Oncology: palliative care for only 3 out of 10 patients and only 9 pediatric hospitals

In Italy, the average duration of treatment for cancer patients is less than 45 days and only a third of the 590 thousand adults eligible for palliative care actually access it. Even more critical is the pediatric situation where the possibility of accessing regional specialist centers is very uneven throughout Italy: currently the service is provided to less than 3,000 minors compared to more than 10,000 children who need it. Facts that indicate systemic delays: palliative care is often delayed and limited to the last days of life.

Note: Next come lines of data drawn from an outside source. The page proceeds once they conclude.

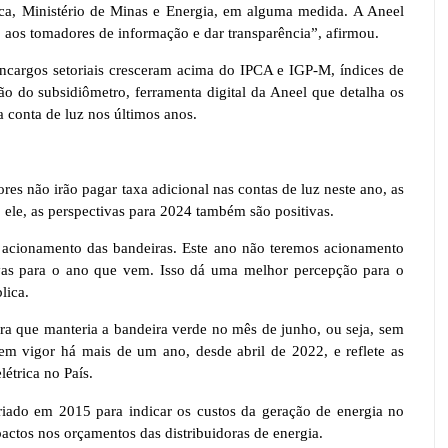
ca, Ministério de Minas e Energia, em alguma medida. A Aneel
o aos tomadores de informação e dar transparência”, afirmou.
encargos setoriais cresceram acima do IPCA e IGP-M, índices de
ção do subsidiômetro, ferramenta digital da Aneel que detalha os
 conta de luz nos últimos anos.
res não irão pagar taxa adicional nas contas de luz neste ano, as
 ele, as perspectivas para 2024 também são positivas.
 acionamento das bandeiras. Este ano não teremos acionamento
ivas para o ano que vem. Isso dá uma melhor percepção para o
lica.
ira que manteria a bandeira verde no mês de junho, ou seja, sem
em vigor há mais de um ano, desde abril de 2022, e reflete as
étrica no País.
 criado em 2015 para indicar os custos da geração de energia no
actos nos orçamentos das distribuidoras de energia.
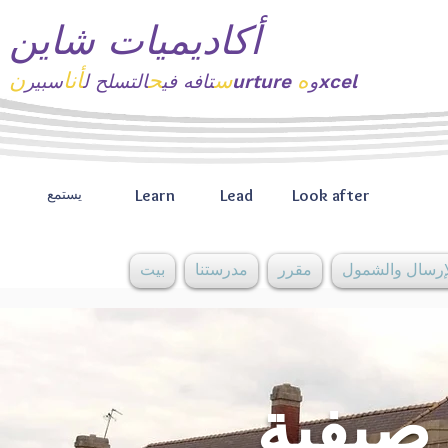
أكاديميات شاين
ه
س
ح
أنا
ن
xcel
urture و
تافه
في
التسلح ل
سبير
Learn
Lead
Look after
يستمع
إرسال والشمول
مقرر
مدرستنا
بيت
صيفية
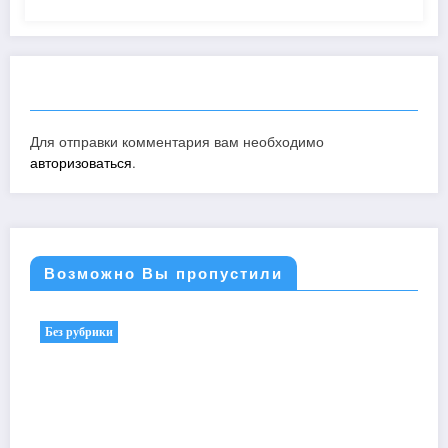
ОТПРАВИТЬ КОММЕНТАРИЙ
Для отправки комментария вам необходимо
авторизоваться
.
Возможно Вы пропустили
Без рубрики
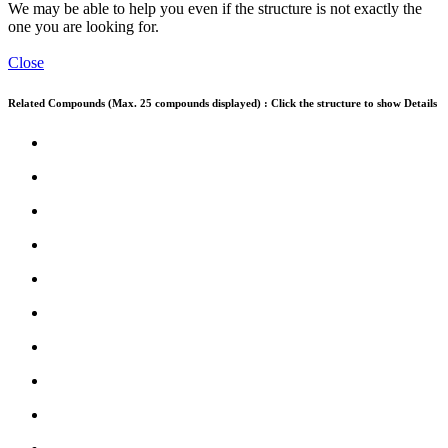
We may be able to help you even if the structure is not exactly the
one you are looking for.
Close
Related Compounds (Max. 25 compounds displayed) : Click the structure to show Details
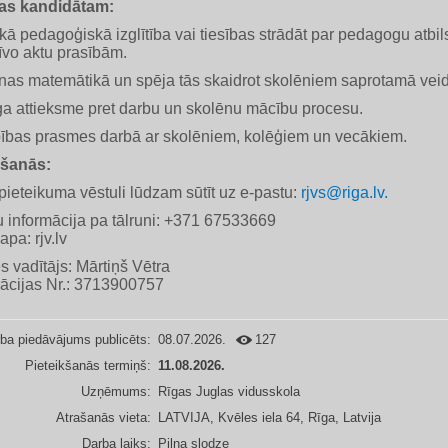
as kandidātam:
ā pedagoģiskā izglītība vai tiesības strādāt par pedagogu atbil
īvo aktu prasībām.
nas matemātikā un spēja tās skaidrot skolēniem saprotamā vei
ga attieksme pret darbu un skolēnu mācību procesu.
ības prasmes darbā ar skolēniem, kolēģiem un vecākiem.
kšanās:
ieteikuma vēstuli lūdzam sūtīt uz e-pastu:
rjvs@riga.lv.
 informācija pa tālruni: +371 67533669
apa: rjv.lv
s vadītājs: Mārtiņš Vētra
rācijas Nr.: 3713900757
ba piedāvājums publicēts:
08.07.2026.
127
Pieteikšanās termiņš:
11.08.2026.
Uzņēmums:
Rīgas Juglas vidusskola
Atrašanās vieta:
LATVIJA, Kvēles iela 64, Rīga, Latvija
Darba laiks:
Pilna slodze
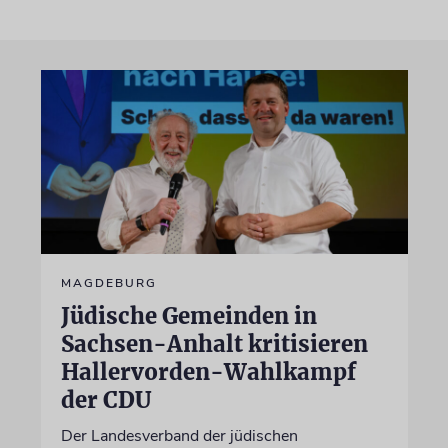
MAGDEBURG
Jüdische Gemeinden in
Sachsen-Anhalt kritisieren
Hallervorden-Wahlkampf
der CDU
Der Landesverband der jüdischen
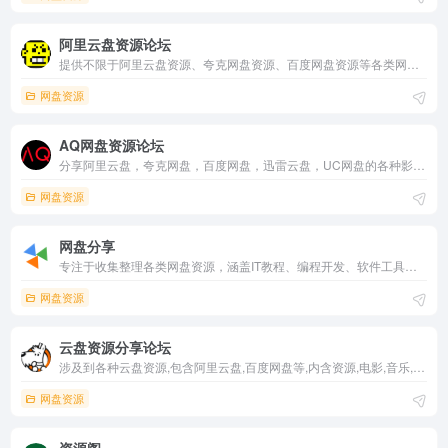
阿里云盘资源论坛
提供不限于阿里云盘资源、夸克网盘资源、百度网盘资源等各类网盘资源，影视资源、学习资源、软件资源、动漫资源、游戏资源等综合资源论坛。
网盘资源
AQ网盘资源论坛
分享阿里云盘，夸克网盘，百度网盘，迅雷云盘，UC网盘的各种影视，综艺，动漫，知识课程，教程技能，有声书，美女写真，书籍报刊等资源
网盘资源
网盘分享
专注于收集整理各类网盘资源，涵盖IT教程、编程开发、软件工具、学习资料等，每日更新，免费下载。
网盘资源
云盘资源分享论坛
涉及到各种云盘资源,包含阿里云盘,百度网盘等,内含资源,电影,音乐,书籍,软件,图片分享下载,网盘扩容福利码等
网盘资源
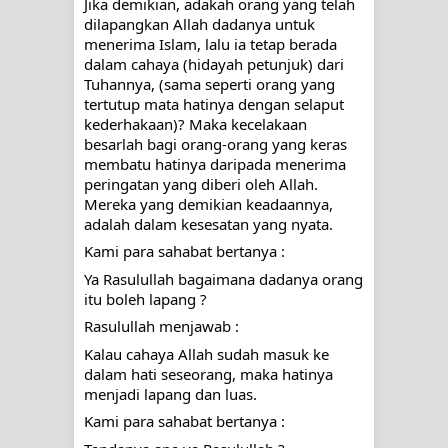
Jika demikian, adakah orang yang telah 
dilapangkan Allah dadanya untuk 
menerima Islam, lalu ia tetap berada 
dalam cahaya (hidayah petunjuk) dari 
Tuhannya, (sama seperti orang yang 
tertutup mata hatinya dengan selaput 
kederhakaan)? Maka kecelakaan 
besarlah bagi orang-orang yang keras 
membatu hatinya daripada menerima 
peringatan yang diberi oleh Allah. 
Mereka yang demikian keadaannya, 
adalah dalam kesesatan yang nyata.
Kami para sahabat bertanya : 
Ya Rasulullah bagaimana dadanya orang 
itu boleh lapang ?
Rasulullah menjawab : 
Kalau cahaya Allah sudah masuk ke 
dalam hati seseorang, maka hatinya 
menjadi lapang dan luas.
Kami para sahabat bertanya :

This scenario emerged at the 32nd national congress of the Italian Society of Palliative Care (Sicp). The professional community is united in a common goal: to anticipate the care of people and their families from the moment of diagnosis of an incurable pathology and to overcome the vision of palliative care as a “last minute” intervention, moving from a model that centers on the event of death to one that puts the person at the center.

Two regulatory objectives must be translated into practice

2025 – recalls Sicp – marks the completion of the accreditation process of palliative care networks that began with agreement 118/2020 in the Conference of Countries and Territories and the national palliative care networks regulated by law 197/2022 must be completed by 2028. “But there is still a long way to go – he says Gianpaolo Fortinipresident of the scientific society -. We are caught between two goals that speak of responsibility and hope. Deadlines can be walls or doors: it’s up to us to choose. There are still many people who cannot access palliative services. Our job is to oversee change with intelligence, passion and care.”

The importance of early palliative evaluation

Sicp proposes a radical shift in perspective: early palliative evaluation, starting from the diagnosis of incurable disease, expansion of early management to guarantee years of quality of life free from unnecessary suffering, strong and effective hospital-territory integration with flexible pathways built on real needs and not on clinical terminality.

“Early palliative care – remember Flavio Fuscoscientific director of Congress — is not a luxury, but an element of justice and efficiency. They improve the quality of life, reduce unnecessary hospitalizations and direct the network towards truly sustainable and integrated care”. In this perspective, Congress 2025 strengthens the training dimension with international faculty and sessions dedicated to new skills of teams, compared regional models, and cultural and social complexities regarding issues of fragility and incurability.